More than 115 Americans die every day from opioid-related causes. The SUPPORT for Patients and Communities Act, which passed in the House last week, aims to stop that.

The U.S. opioid epidemic is a grave and serious crisis. Each day, more than 115 Americans die of opioid-related causes. A new “opioid package” passed in the U.S. House of Representatives last week, however, is taking aim at combatting the crisis.

H.R. 6, also known as the Substance Use Disorder Prevention that Promotes Opioid Recovery and Treatment for Patients and Communities Act of 2018 is seen as a compromise between the House and Senate, which previously passed their own separate opioid abuse prevention packages. The SUPPORT for Patients and Communities Act, as it’s being called, is expected to be considered by the Senate in the coming days and then be sent to the President’s desk to be signed into law.

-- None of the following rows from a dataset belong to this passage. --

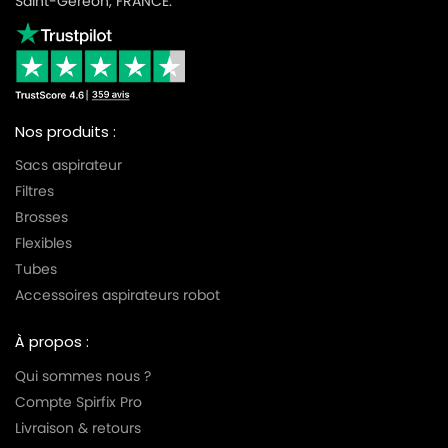
Saint-Géréon, FRANCE.
Nos produits :
Sacs aspirateur
Filtres
Brosses
Flexibles
Tubes
Accessoires aspirateurs robot
À propos :
Qui sommes nous ?
Compte Spirfix Pro
Livraison & retours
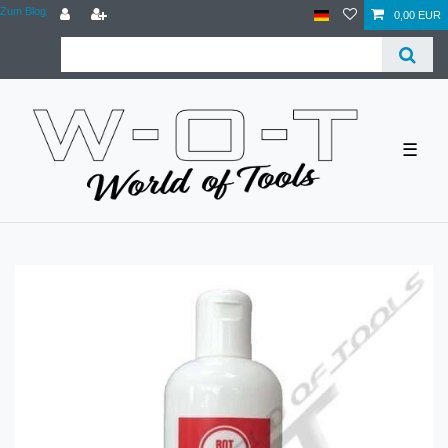
Zum Blog
0,00 EUR
☰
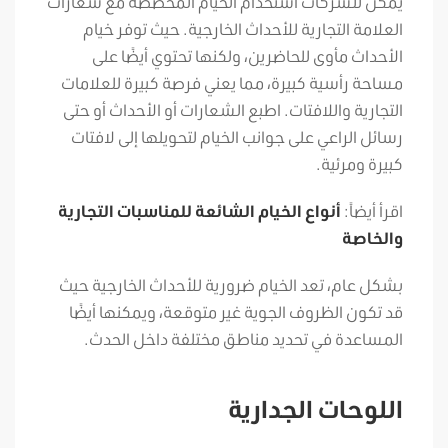
يمكن للشركات استخدام الخيام المخصصة مع شعارات
العلامة التجارية للأحداث الخارجية. حيث توفر خيام
الأحداث مأوى للحاضرين، ولكنها تحتوي أيضًا على
مساحة رأسية كبيرة، مما يعني فرصة كبيرة للعلامات
التجارية واللافتات. اطبع الشعارات أو الأحداث أو حتى
رسائل الراعي على جوانب الخيام لتحويلها إلى لافتات
كبيرة ومرئية.
اقرأ أيضاً:
أنواع الخيام الشائعة للمناسبات التجارية
والخاصة
بشكل عام، تعد الخيام ضرورية للأحداث الخارجية حيث
قد تكون الظروف الجوية غير متوقعة، ويمكنها أيضًا
المساعدة في تحديد مناطق مختلفة داخل الحدث.
اللوحات الجدارية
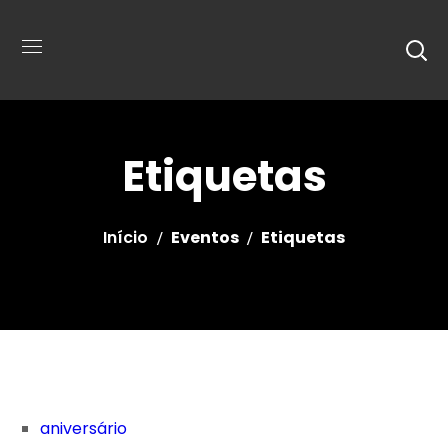
Etiquetas
Início
Eventos
Etiquetas
aniversário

One of the major provisions of the SUPPORT for Patients and Communities Act applies directly to advanced practitioners:

“Enable clinical nurse specialists, certified nurse midwives, and certified registered nurse anesthetists to prescribe buprenorphine; and make the buprenorphine prescribing authority for physician assistants and nurse practitioners permanent. In addition, H.R. 6 will permit a waivered-practitioner to immediately start treating 100 patients at a time with buprenorphine (skipping the initial 30 patient cap) if the practitioner has board certification in addiction medicine or addiction psychiatry; or if practitioner provides MAT in a qualified practice setting. Medications, such as buprenorphine, in combination with counseling and behavioral therapies, provide a whole-patient approach to the treatment of opioid use disorder (H.R. 3692)”

Both the AANP and AAPA consider this legislation a win.

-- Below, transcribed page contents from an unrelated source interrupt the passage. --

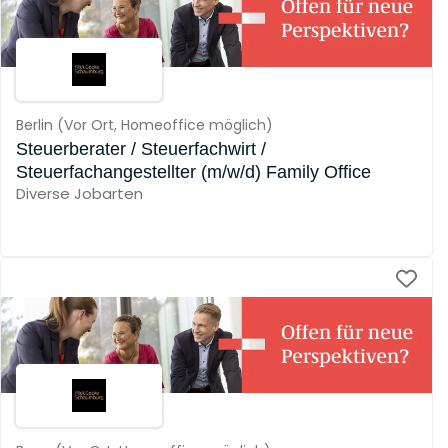
Berlin
(
Vor Ort,
Homeoffice möglich
)
Steuerberater / Steuerfachwirt /
Steuerfachangestellter (m/w/d) Family Office
Diverse Jobarten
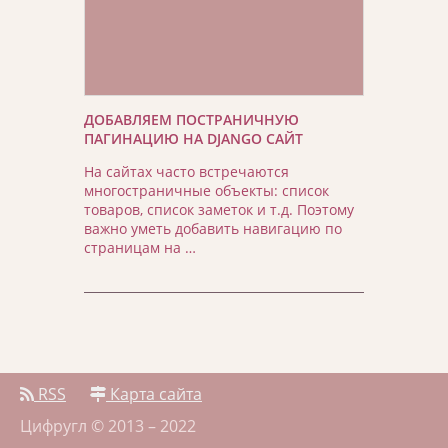
ДОБАВЛЯЕМ ПОСТРАНИЧНУЮ
ПАГИНАЦИЮ НА DJANGO САЙТ
На сайтах часто встречаются
многостраничные объекты: список
товаров, список заметок и т.д. Поэтому
важно уметь добавить навигацию по
страницам на …
RSS
Карта сайта
Цифругл © 2013 – 2022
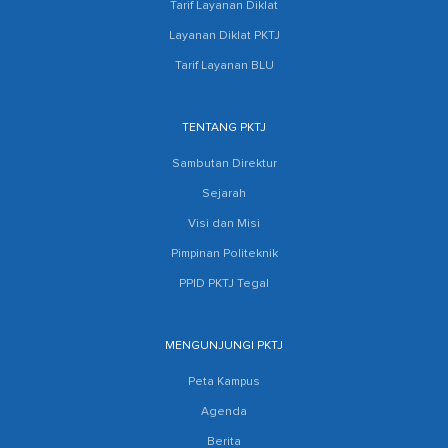
Tarif Layanan Diklat
Layanan Diklat PKTJ
Tarif Layanan BLU
TENTANG PKTJ
Sambutan Direktur
Sejarah
Visi dan Misi
Pimpinan Politeknik
PPID PKTJ Tegal
MENGUNJUNGI PKTJ
Peta Kampus
Agenda
Berita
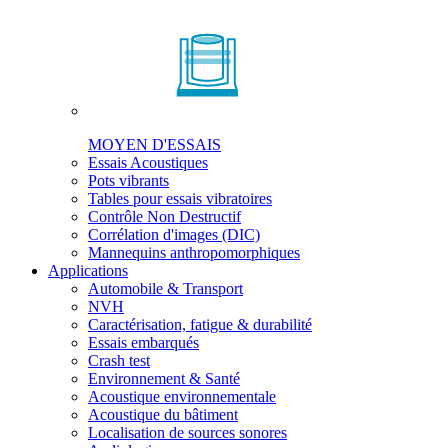
MOYEN D'ESSAIS
Essais Acoustiques
Pots vibrants
Tables pour essais vibratoires
Contrôle Non Destructif
Corrélation d'images (DIC)
Mannequins anthropomorphiques
Applications
Automobile & Transport
NVH
Caractérisation, fatigue & durabilité
Essais embarqués
Crash test
Environnement & Santé
Acoustique environnementale
Acoustique du bâtiment
Localisation de sources sonores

“With this agreement, Congress has reaffirmed the power of America’s 248,000 NPs to fight and win the battle against opioid addiction. The legislation permanently authorizes NPs to prescribe Medication-Assisted Treatments (MATs), further expanding patient access to these critical treatments—prescribed and managed by NPs,” AANP President Joyce Knestrick, Ph.D., C-FNP, APRN, FAANP said in a statement released last week.

Jonathan E. Sobel, DMSc, MBA, PA-C, DFAAPA, FAPACVS, president and chair of the AAPA Board of Directors, echoed that sentiment in his statement, saying, “AAPA applauds Congress for including this crucial provision as part of comprehensive legislation aimed at stemming the tide of the U.S. opioid epidemic.”

Disclaimer: The viewpoint expressed in this article is the opinion of the author and is not necessarily the viewpoint of the owners or employees at Healthcare Staffing Innovations, LLC.